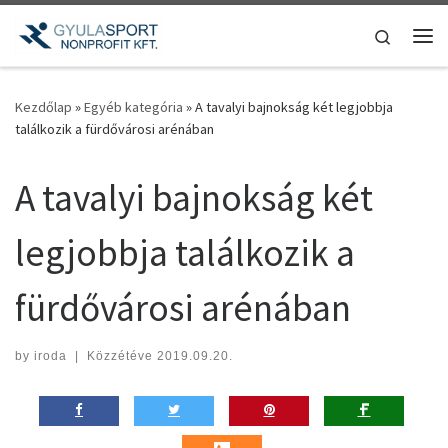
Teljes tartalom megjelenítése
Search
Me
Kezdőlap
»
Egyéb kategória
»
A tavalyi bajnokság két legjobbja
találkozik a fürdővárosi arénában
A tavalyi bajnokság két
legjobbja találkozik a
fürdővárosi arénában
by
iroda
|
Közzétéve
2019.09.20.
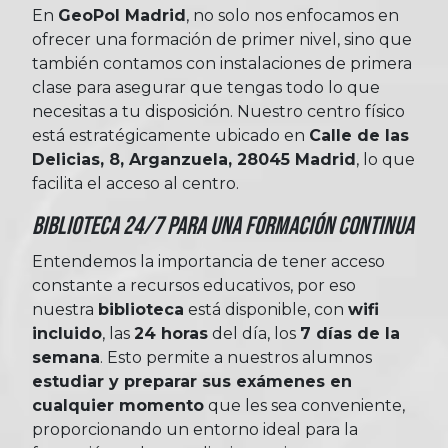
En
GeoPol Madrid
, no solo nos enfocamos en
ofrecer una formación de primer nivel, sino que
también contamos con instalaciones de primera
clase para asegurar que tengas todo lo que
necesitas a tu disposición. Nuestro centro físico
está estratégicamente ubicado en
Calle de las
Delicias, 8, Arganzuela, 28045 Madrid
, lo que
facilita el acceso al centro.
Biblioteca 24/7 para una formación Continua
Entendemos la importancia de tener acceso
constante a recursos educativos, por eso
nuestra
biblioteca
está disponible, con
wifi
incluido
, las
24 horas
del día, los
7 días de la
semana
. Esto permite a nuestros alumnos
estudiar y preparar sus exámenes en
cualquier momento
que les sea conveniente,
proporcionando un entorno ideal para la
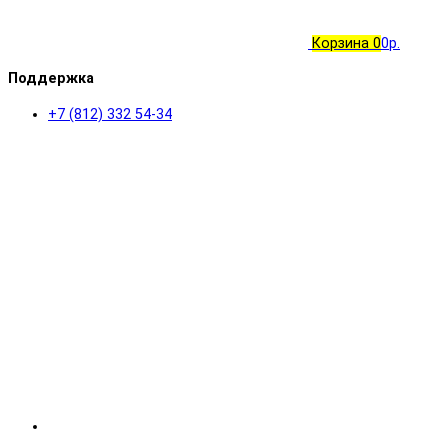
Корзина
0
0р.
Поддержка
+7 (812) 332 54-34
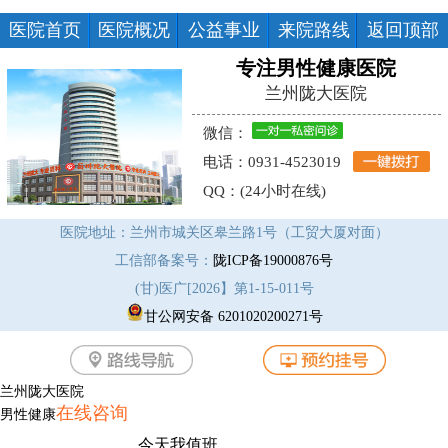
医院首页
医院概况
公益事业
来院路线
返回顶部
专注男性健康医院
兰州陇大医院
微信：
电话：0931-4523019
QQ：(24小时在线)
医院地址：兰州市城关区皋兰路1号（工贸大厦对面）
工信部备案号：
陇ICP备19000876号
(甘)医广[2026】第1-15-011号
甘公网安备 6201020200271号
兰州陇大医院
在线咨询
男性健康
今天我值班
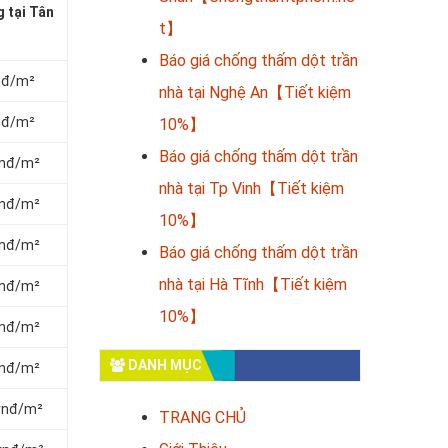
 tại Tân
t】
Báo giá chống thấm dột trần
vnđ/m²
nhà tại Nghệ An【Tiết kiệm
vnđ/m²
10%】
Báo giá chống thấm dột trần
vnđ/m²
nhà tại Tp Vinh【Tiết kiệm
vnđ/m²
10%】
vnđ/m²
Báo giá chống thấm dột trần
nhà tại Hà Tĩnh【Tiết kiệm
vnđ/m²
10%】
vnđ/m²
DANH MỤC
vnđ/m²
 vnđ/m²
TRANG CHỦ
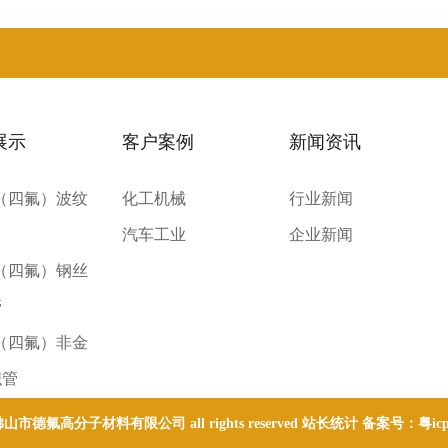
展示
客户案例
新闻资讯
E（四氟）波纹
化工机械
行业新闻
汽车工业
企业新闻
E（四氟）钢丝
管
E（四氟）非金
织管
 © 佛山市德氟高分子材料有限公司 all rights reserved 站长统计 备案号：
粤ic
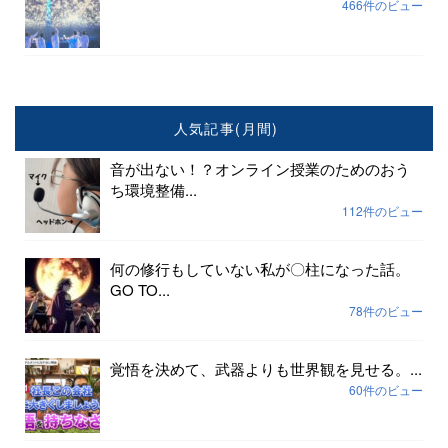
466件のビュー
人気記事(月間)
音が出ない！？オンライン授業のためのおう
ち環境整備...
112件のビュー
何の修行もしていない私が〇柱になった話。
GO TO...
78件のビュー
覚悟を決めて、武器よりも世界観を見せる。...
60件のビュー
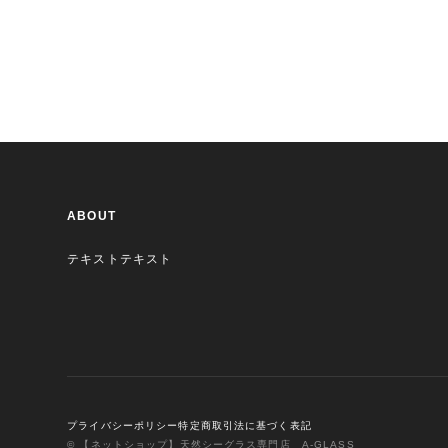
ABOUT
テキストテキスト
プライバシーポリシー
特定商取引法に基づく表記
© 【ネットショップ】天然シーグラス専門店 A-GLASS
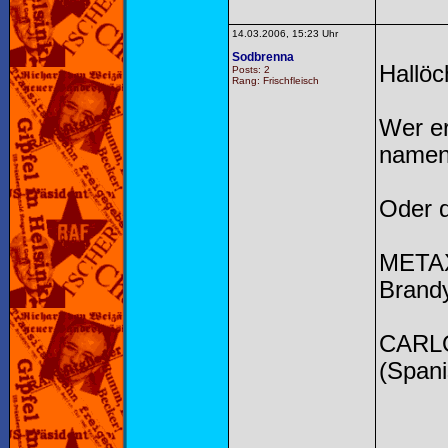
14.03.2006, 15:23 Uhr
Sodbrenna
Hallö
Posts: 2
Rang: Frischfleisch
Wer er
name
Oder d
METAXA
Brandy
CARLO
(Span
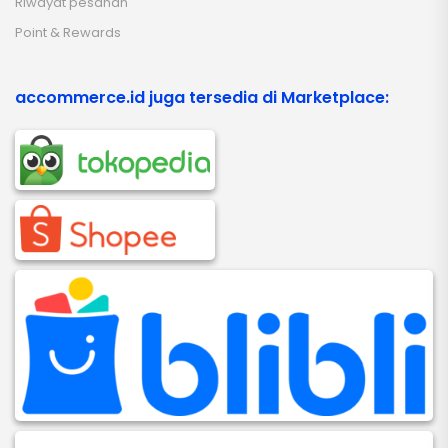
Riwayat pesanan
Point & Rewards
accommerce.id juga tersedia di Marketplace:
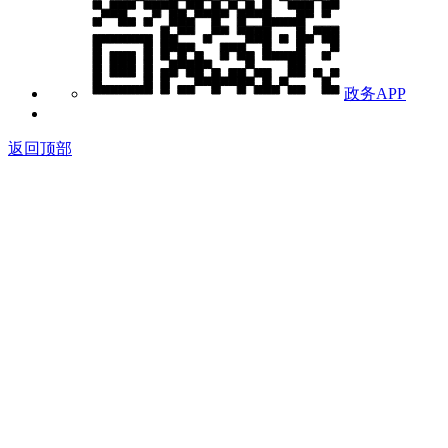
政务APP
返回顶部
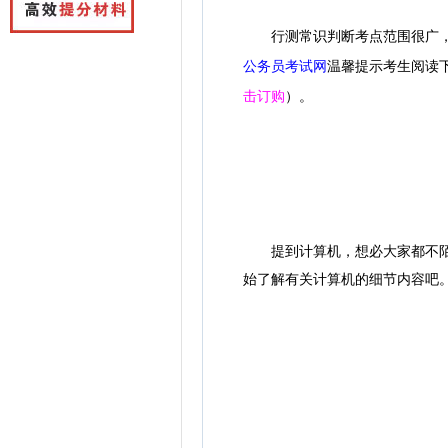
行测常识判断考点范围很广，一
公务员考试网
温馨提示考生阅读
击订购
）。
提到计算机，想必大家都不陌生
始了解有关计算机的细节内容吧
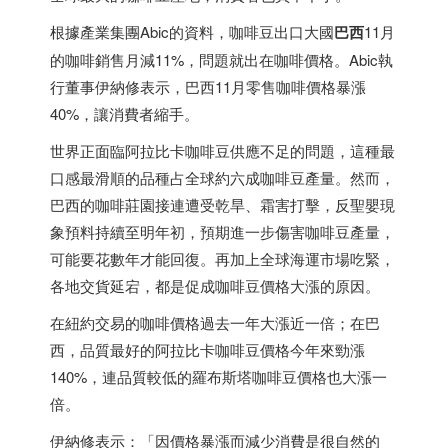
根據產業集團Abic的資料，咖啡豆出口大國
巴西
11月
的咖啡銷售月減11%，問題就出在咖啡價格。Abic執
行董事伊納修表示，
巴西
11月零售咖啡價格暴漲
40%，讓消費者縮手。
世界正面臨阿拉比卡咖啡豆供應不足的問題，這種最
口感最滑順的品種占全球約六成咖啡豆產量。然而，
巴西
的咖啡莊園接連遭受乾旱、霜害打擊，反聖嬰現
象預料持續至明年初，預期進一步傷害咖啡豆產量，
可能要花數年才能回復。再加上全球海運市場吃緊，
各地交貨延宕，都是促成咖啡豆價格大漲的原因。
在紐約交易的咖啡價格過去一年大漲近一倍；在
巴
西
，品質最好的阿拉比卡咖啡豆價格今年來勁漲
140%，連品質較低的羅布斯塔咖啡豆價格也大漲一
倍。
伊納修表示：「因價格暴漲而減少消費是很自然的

------------------------

● **Work item**:
The output must consist solely of the lines from the one containing "40%，讓消費者縮手。" through the end of the listing, unaltered.

● **Response**:
40%，讓消費者縮手。
世界正面臨阿拉比卡咖啡豆供應不足的問題，這種最
口感最滑順的品種占全球約六成咖啡豆產量。然而，
巴西
的咖啡莊園接連遭受乾旱、霜害打擊，反聖嬰現
象預料持續至明年初，預期進一步傷害咖啡豆產量，
可能要花數年才能回復。再加上全球海運市場吃緊，
各地交貨延宕，都是促成咖啡豆價格大漲的原因。
在紐約交易的咖啡價格過去一年大漲近一倍；在
巴
西
，品質最好的阿拉比卡咖啡豆價格今年來勁漲
140%，連品質較低的羅布斯塔咖啡豆價格也大漲一
倍。
伊納修表示：「因價格暴漲而減少消費是很自然的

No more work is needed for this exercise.